Caption: BOCD results for the entropy metric in the Liquity USD Metapool. As LUSD is a relatively small pool, individual swaps, deposits, and withdrawals have significant impact on pool composition, so both Entropy and Gini Coefficients are very noisy. Results for the LUSD pool generally represent the results on most smaller pools, such as the BUSD v1 metapool or the sUSD lending pool.

Conclusions

We have presented several metrics for detecting depegs on Curve’s stablecoins. We have designed and tested a Bayesian Online Changepoint Detection model using these metrics on 2022 and 2023 trading and pricing data, and identified 2 useful models for detecting depegs on Curve’s largest StableSwap pools. We have shown that these detection models often provide leading indicators of depegs by several hours, with some false positives in the 17 months on which they were tested. In this section, we describe how we believe this research may be leveraged by Curve LPs, and how we may extend our findings to better parameterize Curve pools.

Alerting Bot

We have deployed a Twitter bot for LPs to listen to alerts regarding the pools they LP into. We are making these services available for large StableSwap pools, and we believe they might be particularly helpful to LPs who rebalance their portfolios on a discretionary basis. We aim to benefit Curve’s tokenholders, who are oftentimes LPs on large Curve pools, by providing them with as much useful real-time information as possible to make informed decisions. Furthermore, we hope that sophisticated Curve users might find the results in our paper interesting, and perform further research and development using our metrics or changepoint detection models for safer stablecoin liquidity provision. However, we do not recommend any LPs to naively integrate these alerts into their systems without performing their own backtesting. As discussed in our paper, providing liquidity during potential depegs may be profitable for LPs given the increase in swap activity, and depends largely on the LP’s risk appetite.

Analytics

All of our data, including metrics and detected changepoints, are available through our API. We hope this data will help develop and populate dashboards or other tools to inform Curve users on historical volatility for different pools, and highlight important historical depegs for further analysis. These metrics may be used in real-time in a variety of ways, not necessarily by implementing a Bayesian detection model. Furthermore, the real-time ranking of takers on Curve based on 1 day markouts are also available through our API, including their cumulative buys, sells, and trade count, as well as a query for identifying shark trades.

API Overview

Disclosure

The author(s) do not own CRV token, nor are they affiliated with Curve Finance or any of its affiliates. This research was funded by a grant from the Llama Risk and Curve Research teams. Any opinions or results stated here are those of the author(s), not of the Curve team or its affiliates. Any mention of “Curve” is in reference to the Curve Protocol, unless explicitly stated otherwise. Nothing in this post or our paper should be construed as financial advice or trading advice.

5 Likes

This is great work guys, super interesting and helpful research.

1 Like

At the end of the paper you give some next steps and ideas where your model could be useful, definitely agree that dynamic parameter updates is the way to go and the end game for this, however there’s a lot of additional considerations in production, one of which is around false positives, how long does it take to consider it a false positive, and the secondary effects on the market that need to be thought out.
The first step you mention is to do some simulation work around the effect of changing the fees and/or the amplification parameter - increasing slippage ahead of depeg events to protect LPs - I’m curious to get your thoughts around how you would model the impact of change in cost of swapping on the behaviour of traders and the result on LPs performance.

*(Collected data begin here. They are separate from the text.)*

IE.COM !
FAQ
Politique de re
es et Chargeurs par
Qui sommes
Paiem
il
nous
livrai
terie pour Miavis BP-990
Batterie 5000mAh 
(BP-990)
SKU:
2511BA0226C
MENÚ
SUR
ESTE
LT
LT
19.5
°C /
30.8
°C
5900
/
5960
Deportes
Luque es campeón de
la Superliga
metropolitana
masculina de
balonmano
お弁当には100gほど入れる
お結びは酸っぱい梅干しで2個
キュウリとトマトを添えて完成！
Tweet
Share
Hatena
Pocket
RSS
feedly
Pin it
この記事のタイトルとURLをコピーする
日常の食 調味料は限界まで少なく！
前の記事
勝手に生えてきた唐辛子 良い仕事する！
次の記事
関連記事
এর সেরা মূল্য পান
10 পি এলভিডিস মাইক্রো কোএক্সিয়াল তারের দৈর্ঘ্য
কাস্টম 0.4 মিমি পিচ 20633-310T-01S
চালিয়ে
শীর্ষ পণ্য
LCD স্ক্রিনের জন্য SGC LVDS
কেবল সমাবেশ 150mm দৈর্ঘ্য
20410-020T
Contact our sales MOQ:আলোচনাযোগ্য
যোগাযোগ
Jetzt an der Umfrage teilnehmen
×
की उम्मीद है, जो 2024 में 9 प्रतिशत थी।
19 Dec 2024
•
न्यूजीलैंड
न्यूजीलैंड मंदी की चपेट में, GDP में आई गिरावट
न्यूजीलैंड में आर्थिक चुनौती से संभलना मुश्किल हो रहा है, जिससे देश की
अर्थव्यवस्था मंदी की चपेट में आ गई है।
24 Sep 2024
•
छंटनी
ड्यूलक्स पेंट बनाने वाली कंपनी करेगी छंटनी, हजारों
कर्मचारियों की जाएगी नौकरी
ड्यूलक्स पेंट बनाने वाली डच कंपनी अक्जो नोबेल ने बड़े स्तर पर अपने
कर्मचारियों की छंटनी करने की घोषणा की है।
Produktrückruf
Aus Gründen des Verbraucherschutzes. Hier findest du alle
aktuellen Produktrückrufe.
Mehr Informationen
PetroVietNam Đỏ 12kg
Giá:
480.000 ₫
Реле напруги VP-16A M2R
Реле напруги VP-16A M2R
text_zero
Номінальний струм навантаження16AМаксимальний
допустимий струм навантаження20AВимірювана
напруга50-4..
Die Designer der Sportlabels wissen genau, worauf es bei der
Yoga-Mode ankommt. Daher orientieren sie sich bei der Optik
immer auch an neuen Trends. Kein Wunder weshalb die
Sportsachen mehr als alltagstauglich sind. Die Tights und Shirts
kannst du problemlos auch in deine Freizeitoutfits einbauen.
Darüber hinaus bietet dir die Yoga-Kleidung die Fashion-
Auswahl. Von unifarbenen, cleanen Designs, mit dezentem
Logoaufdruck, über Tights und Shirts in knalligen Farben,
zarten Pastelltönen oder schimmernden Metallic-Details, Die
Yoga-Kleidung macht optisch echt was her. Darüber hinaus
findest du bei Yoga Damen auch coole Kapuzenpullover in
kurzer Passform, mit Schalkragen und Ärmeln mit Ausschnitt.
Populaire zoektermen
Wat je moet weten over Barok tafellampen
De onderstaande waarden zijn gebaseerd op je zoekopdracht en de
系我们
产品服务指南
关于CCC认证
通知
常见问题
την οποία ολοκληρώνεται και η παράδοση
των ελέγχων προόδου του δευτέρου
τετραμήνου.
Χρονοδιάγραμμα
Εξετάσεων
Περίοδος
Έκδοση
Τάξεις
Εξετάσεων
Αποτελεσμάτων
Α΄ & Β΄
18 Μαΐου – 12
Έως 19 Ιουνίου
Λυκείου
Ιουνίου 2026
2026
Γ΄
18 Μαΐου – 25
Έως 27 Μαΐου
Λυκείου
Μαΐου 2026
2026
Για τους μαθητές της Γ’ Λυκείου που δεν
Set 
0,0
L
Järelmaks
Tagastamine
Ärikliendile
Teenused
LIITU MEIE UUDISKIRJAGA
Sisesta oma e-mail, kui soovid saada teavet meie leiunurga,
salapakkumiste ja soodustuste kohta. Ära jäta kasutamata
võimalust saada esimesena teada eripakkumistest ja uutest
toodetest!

Super interesting work, besides the results I also really appreciated all the implementation details and you walking us through your process, excited to see how you push this forward !

p.s.: there’s a typo in eq24

Hey @kakagri, thanks for the kind words. Great questions, will respond to each in detail:

In terms of knowing whether an alert was a false positive using the model itself, refer to Section 5.5 in the paper. I believe part of your question is: how do we know when we can raise the A parameter again.

We want to lower the A parameter when we expect LPs to suffer greater losses to arbitrageurs (we ignore their delta risk, since this can be hedged and cannot be mitigated by the A parameter). These losses to arbitrageurs are neatly explained in the LVR papers, if you are interested. These losses are positively correlated with price volatility (which is why some refer to LPs as holding a short straddle on relative prices), which is of course positively correlated with a token depeg.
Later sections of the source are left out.